New York has also been surveying students and faculty at medical schools to see if they are willing to supplement the state's healthcare system as it battles coronavirus, as previously reported by Business Insider.
Last week, several medical schools in New York City announced that they would graduate fourth year medical schools early to help on the frontlines of the virus.
According to NurseFly, a staffing agency that flies healthcare workers to fill vacant spots in areas in the US, demand on the company's platform increased more than 90% in March amid the COVID-19 crisis and demand in New York state doubled during the month.
The photo that went viral
Before the flight departed, a Southwest employee snapped a photo of the workers, which has since gone viral with over 31,500 likes on Instagram.
The healthcare workers on board "were in good spirits and wanted to do their part to help those in need," a spokesperson for Southwest Airlines told Business Insider. "Our Crew thanked them for their service and sacrifice and wished them well on their journey ahead."
Letha Love is a registered nurse who usually works at Emory University Hospital in Atlanta. She told Business Insider she took a leave of absence to help healthcare workers in New York, where the hospitals have become overwhelmed with patients and reportedly undersupplied with proper personal protective equipment.
With kids at home, Love said that she was concerned about exposing her family to the virus if she were to get infected.
"One of reasons why it was easy for me to accept this position was because everyday I was going back home from the hospital and if I were exposed, I would have exposed my children," Love said. "If I'm exposed here, I can't expose my kids. I would be able to quarantine and get better and go home."
Love currently works the night shift at a hospital in New York, from 7 p.m. to 7:30 a.m. and said she plans on staying in New York for a month or two, though she is seeing how things play out on a day to day basis. If things get worse in Georgia sooner than expected, Love says she plans to return home to help out with the crisis there.
"You never know," she said. "I don't want to get stuck in New York when my kids are at home."
The first day: 'It shocked me when I first walked into the hospital'
Love arrived in New York on Friday and after an orientation on Saturday, she took on her first shift at the intensive care unit on Sunday night.
"That was when shock came for me," she said. "It shocked me when I first walked into the hospital."
Love said that the sheer number of patients with COVID-19 at her hospital was unexpected. It seemed like every patient she was coming in contact with either had the virus or was trying to recover.
Based on her conversations with the other healthcare workers who flew to New York with her, who are working in hospitals around the city, Love says it seems they're all experiencing similar situations.
"It's a shock at first but shock goes away real quick because we have to take care of these people, we're trying to recover people, not trying to let people die," Love said. "We want to get people to recover. We do."
'This is traumatic'
Love said because she's worked in ICUs and hospices before, she's seen people die.
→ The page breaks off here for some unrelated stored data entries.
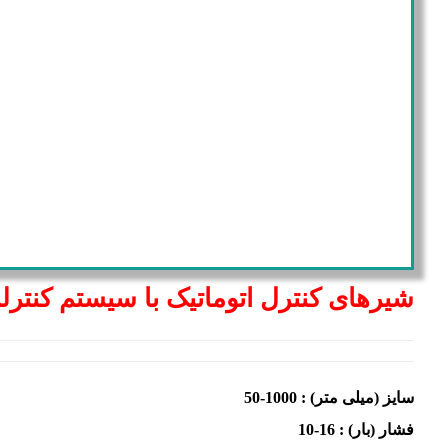
شیرهای کنترل اتوماتیک با سیستم کنترلر
سایز (میلی متر) : 1000-50
فشار (بار) : 16-10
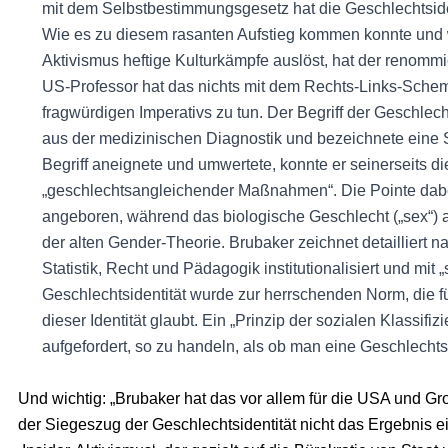
mit dem Selbstbestimmungsgesetz hat die Geschlechtsiden
Wie es zu diesem rasanten Aufstieg kommen konnte und 
Aktivismus heftige Kulturkämpfe auslöst, hat der renomm
US-Professor hat das nichts mit dem Rechts-Links-Schema,
fragwürdigen Imperativs zu tun. Der Begriff der Geschlech
aus der medizinischen Diagnostik und bezeichnete eine 
Begriff aneignete und umwertete, konnte er seinerseits d
„geschlechtsangleichender Maßnahmen“. Die Pointe dabei 
angeboren, während das biologische Geschlecht („sex“) al
der alten Gender-Theorie. Brubaker zeichnet detailliert na
Statistik, Recht und Pädagogik institutionalisiert und mit
Geschlechtsidentität wurde zur herrschenden Norm, die für
dieser Identität glaubt. Ein „Prinzip der sozialen Klassif
aufgefordert, so zu handeln, als ob man eine Geschlechtsi
Und wichtig: „Brubaker hat das vor allem für die USA und G
der Siegeszug der Geschlechtsidentität nicht das Ergebnis e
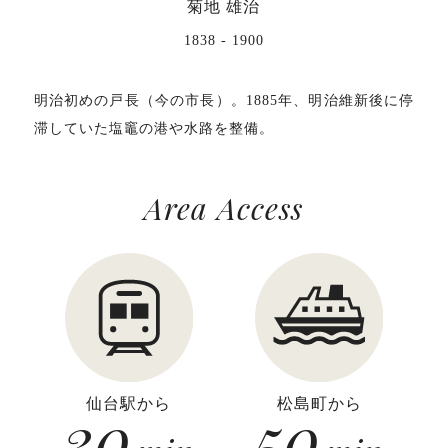
菊地 雄治
1838 - 1900
明治初めの戸長（今の市長）。1885年、明治維新後に停
滞していた塩竈の港や水路を整備。
Area Access
30
仙台駅から
50
松島町から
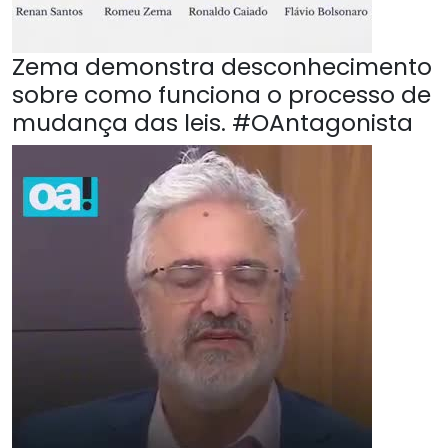
Zema demonstra desconhecimento
sobre como funciona o processo de
mudança das leis. #OAntagonista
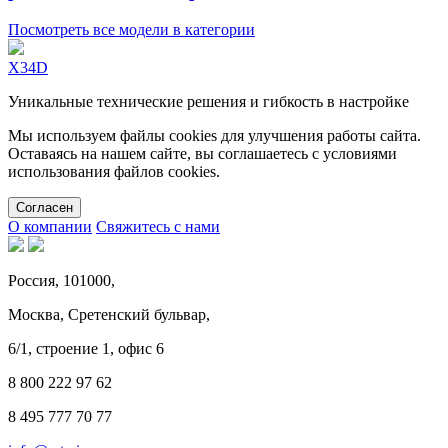
Посмотреть все модели в категории
X34D
Уникальные технические решения и гибкость в настройке
Мы используем файлы cookies для улучшения работы сайта.
Оставаясь на нашем сайте, вы соглашаетесь с условиями
использования файлов cookies.
Cогласен
О компании
Свяжитесь с нами
Россия, 101000,
Москва, Сретенский бульвар,
6/1, строение 1, офис 6
8 800 222 97 62
8 495 777 70 77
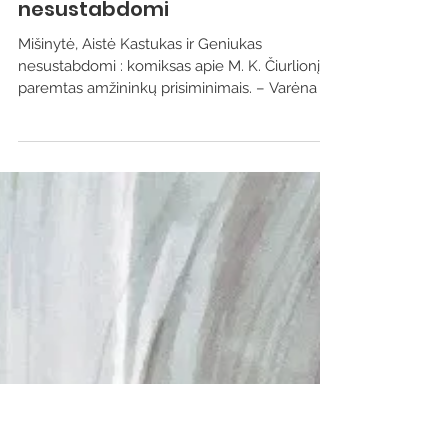
Leidiniai apie Varėnos kraštą
Kastukas ir Geniukas
nesustabdomi
Mišinytė, Aistė Kastukas ir Geniukas
nesustabdomi : komiksas apie M. K. Čiurlionį,
paremtas amžininkų prisiminimais. – Varėna :
Varėnos...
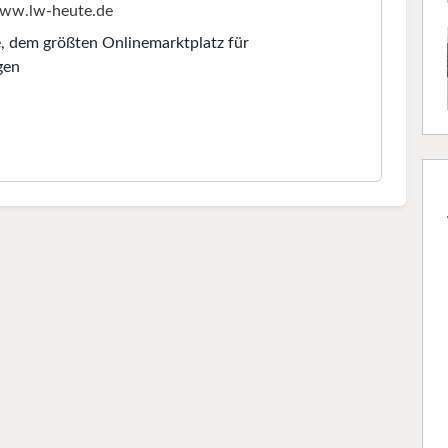
ww.lw-heute.de
e
, dem größten Onlinemarktplatz für
gen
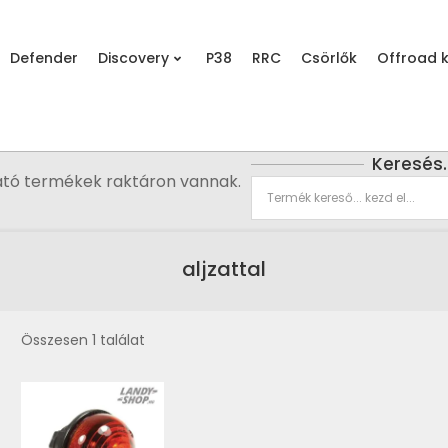
Defender
Discovery
P38
RRC
Csörlők
Offroad k
Keresés
ató termékek raktáron vannak.
aljzattal
Összesen 1 találat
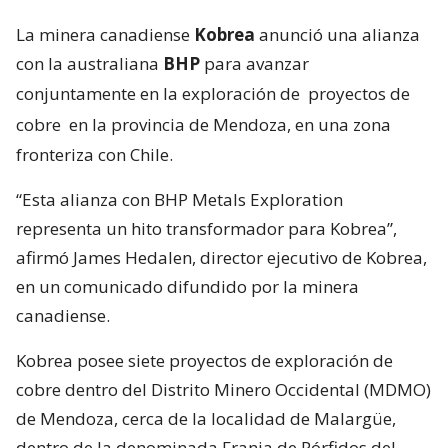
La minera canadiense
Kobrea
anunció una alianza
con la australiana
BHP
para avanzar
conjuntamente en la exploración de
proyectos de
cobre
en la provincia de Mendoza, en una zona
fronteriza con Chile.
“Esta alianza con BHP Metals Exploration
representa un hito transformador para Kobrea”,
afirmó James Hedalen, director ejecutivo de Kobrea,
en un comunicado difundido por la minera
canadiense.
Kobrea posee siete proyectos de exploración de
cobre dentro del Distrito Minero Occidental (MDMO)
de Mendoza, cerca de la localidad de Malargüe,
dentro de la denominada Franja de Pórfidos del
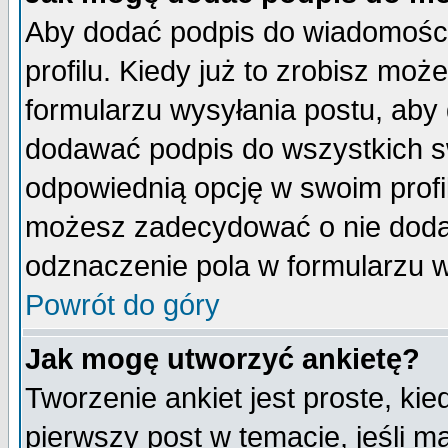
Aby dodać podpis do wiadomości
profilu. Kiedy już to zrobisz mo
formularzu wysyłania postu, aby
dodawać podpis do wszystkich 
odpowiednią opcję w swoim prof
możesz zadecydować o nie doda
odznaczenie pola w formularzu w
Powrót do góry
Jak mogę utworzyć ankietę?
Tworzenie ankiet jest proste, ki
pierwszy post w temacie, jeśli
But she describes her current experience as something on a completely different level. "I've just never been in a place where there was that much death at one time where death is just around you," she said.
"I kind of feel like when I go back home, or anyone working in this environment, when all of this is over, everyone will have PTSD." Love continued. "I'm not a psychiatrist but I am saying this is traumatic, very traumatic."
"It doesn't have a face, it doesn't have a color, it doesn't have an age, it doesn't have a creed," she said. "It's just a virus that is there and waiting and we have to protect ourselves from it."